The camera set up is pretty straight forward, with a Hollyland Pyro wireless transmitter system connecting a camera to a computer. The camera feed goes into a computer which runs play-cricket’s scorerpro software. This is the part that makes loads of people say “Why don’t you just use Frogbox? It’s really simple”. Scorerpro, unlike the Frogbox system, works alongside the laptop software that the majority of Oughtibridge scorers use on a weekly basis (I won’t start the debate about that here, but I am firmly on the laptop software side of it… from our experience it is far more reliable than the app based stuff)

Scorerpro is really good for video integration, it handles streaming to YouTube and adding to the match centre of play-cricket. It requires an NV Play subscription but that doesn’t cost a massive amount per season.

Anyway. To the point - where I actually get to write code… I’ve written three things for this.

A how to website
This was the simple bit, and also the bit that isn’t really finished. It’s a pretty basic Netlify setup, with Astro running as a flat site builder. Visually clean, and used to share some instructions on things like how to set up the cameras, how to set up the streaming computer, and what to do if things don’t work. It also contains a couple of quick links to other parts of the set up (more on that in a minute). This will be improved a little bit when I move the site over to Cloudflare!

A backend Laravel system
This is where things got a little bit more interesting. Initially I vibe coded a Python script that would take a fixture list (in CSV format) and interact with the YouTube API to create stream events for each match in the file. This worked well enough but there were still loads of manual bits needed so I created a Laravel Site (running on Forge) that handles this CSV. This in turn does a bunch of things:

  • Creates the stream events
  • Creates a PNG for the stream event title card
  • Handles the stream keys needed for the live streaming
  • Serves a protected API endpoint that delivers the stream key and embed code

I used the Laravel Starter Kit to get things going, forced some two factor authentication for the dashboard and created my own kind of middleware authentication requirement for the API endpoint. The API can also only be accessed by a site coming from localhost on a specific port. It’s not the most secure because I specifically didn’t want any login requirement on the retrieval end at the sports club. But it does the job, and it’s very much not accessible by anyone who stumbles across it online.
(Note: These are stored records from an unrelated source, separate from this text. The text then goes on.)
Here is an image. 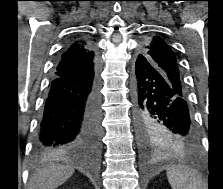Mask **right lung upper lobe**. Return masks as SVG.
<instances>
[{
  "label": "right lung upper lobe",
  "instance_id": "cb5924a9",
  "mask_svg": "<svg viewBox=\"0 0 223 189\" xmlns=\"http://www.w3.org/2000/svg\"><path fill=\"white\" fill-rule=\"evenodd\" d=\"M97 57L90 43L79 36L65 48L60 56L53 76H78L89 72L95 65Z\"/></svg>",
  "mask_w": 223,
  "mask_h": 189
}]
</instances>
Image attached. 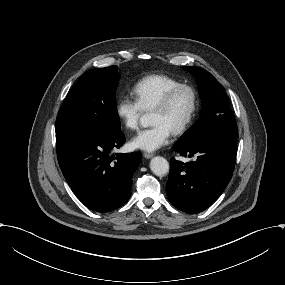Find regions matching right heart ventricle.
Instances as JSON below:
<instances>
[{"label": "right heart ventricle", "mask_w": 285, "mask_h": 285, "mask_svg": "<svg viewBox=\"0 0 285 285\" xmlns=\"http://www.w3.org/2000/svg\"><path fill=\"white\" fill-rule=\"evenodd\" d=\"M180 83L174 77L164 74H154L138 81L134 87V94L144 110H150L173 86Z\"/></svg>", "instance_id": "right-heart-ventricle-1"}]
</instances>
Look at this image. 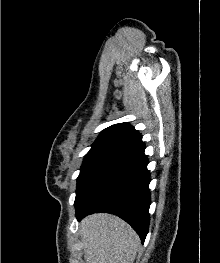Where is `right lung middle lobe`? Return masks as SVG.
<instances>
[{"instance_id":"right-lung-middle-lobe-1","label":"right lung middle lobe","mask_w":220,"mask_h":263,"mask_svg":"<svg viewBox=\"0 0 220 263\" xmlns=\"http://www.w3.org/2000/svg\"><path fill=\"white\" fill-rule=\"evenodd\" d=\"M115 155L116 153L104 151L88 152L86 154L77 179L75 202L80 198L82 193L85 191L96 174L100 171V169Z\"/></svg>"}]
</instances>
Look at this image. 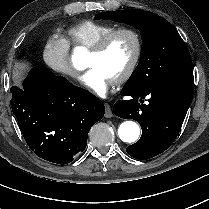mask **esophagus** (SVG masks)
<instances>
[{
    "instance_id": "34e87169",
    "label": "esophagus",
    "mask_w": 209,
    "mask_h": 209,
    "mask_svg": "<svg viewBox=\"0 0 209 209\" xmlns=\"http://www.w3.org/2000/svg\"><path fill=\"white\" fill-rule=\"evenodd\" d=\"M105 117L106 118L113 117V113H112L111 107H110V105L108 103H105Z\"/></svg>"
}]
</instances>
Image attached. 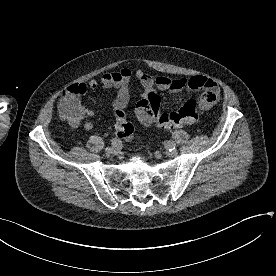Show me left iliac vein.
<instances>
[{
  "mask_svg": "<svg viewBox=\"0 0 276 276\" xmlns=\"http://www.w3.org/2000/svg\"><path fill=\"white\" fill-rule=\"evenodd\" d=\"M167 154L169 157H175V156H177L178 151H177V149H169V150H167Z\"/></svg>",
  "mask_w": 276,
  "mask_h": 276,
  "instance_id": "4c4485c4",
  "label": "left iliac vein"
}]
</instances>
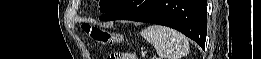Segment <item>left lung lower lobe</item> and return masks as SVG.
Here are the masks:
<instances>
[{"mask_svg": "<svg viewBox=\"0 0 261 59\" xmlns=\"http://www.w3.org/2000/svg\"><path fill=\"white\" fill-rule=\"evenodd\" d=\"M207 0H122L100 20H132L174 28L205 47Z\"/></svg>", "mask_w": 261, "mask_h": 59, "instance_id": "1", "label": "left lung lower lobe"}]
</instances>
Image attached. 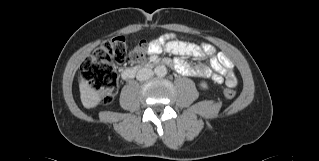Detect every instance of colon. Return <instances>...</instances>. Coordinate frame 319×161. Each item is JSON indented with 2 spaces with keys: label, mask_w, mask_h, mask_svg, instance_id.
Here are the masks:
<instances>
[{
  "label": "colon",
  "mask_w": 319,
  "mask_h": 161,
  "mask_svg": "<svg viewBox=\"0 0 319 161\" xmlns=\"http://www.w3.org/2000/svg\"><path fill=\"white\" fill-rule=\"evenodd\" d=\"M148 46L139 43L128 52L126 39L118 36L105 41L94 50L82 64V75L89 86L99 93L102 103H111L118 89V77L115 65L126 60L140 63L145 58ZM234 83L224 88L223 93L227 98L236 95Z\"/></svg>",
  "instance_id": "1"
}]
</instances>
If someone got hold of the keys, they would have the ability to stream on our YouTube channel. But that’s all low risk.

A matchday dashboard
The final piece of the puzzle was the match day dashboard.

Each time there’s a match down at the ground, someone sets up the video camera and gets that working, but the actual streaming is done by the person scoring the cricket match. This means that the computer used for scoring needs to get the stream and the YouTube embed code into the software. But this changes each week so that the right stream is triggered, and the right match is fed through to the match centre on play-cricket.

OBS and other streaming platforms hook straight into the YouTube API and can create live events and things like that, but as of yet Scorerpro doesn’t have that feature so there’s a bit of “manual work” to. For this part I used expressjs and created a little batch file for the Windows computer that runs Scorerpro. They ‘secret’ key for the endpoint on Laravel is stored in an environment file, along with a few other details such as where the Laravel site is hosted and what port express should run on. The batch file runs the server and opens up the dashboard. The server only has one job - it serves the page which shows the stream key and the embed code. These are then simply copied by the scorer as they are needed.

I know I’ve not gone into a great deal of information about code I’ve used and such like. That’s mostly because everything is pretty standard code. It’s more the idea and then the plan that I’m pleased with… I saw something that needed doing, and using stuff I already knew, put together a working system in a couple of hours. At the moment it’s a system that’s only used by me (apart from the match day scoring part) but, once it’s running smoothly for a while, I’ll make sure others know what’s going on where.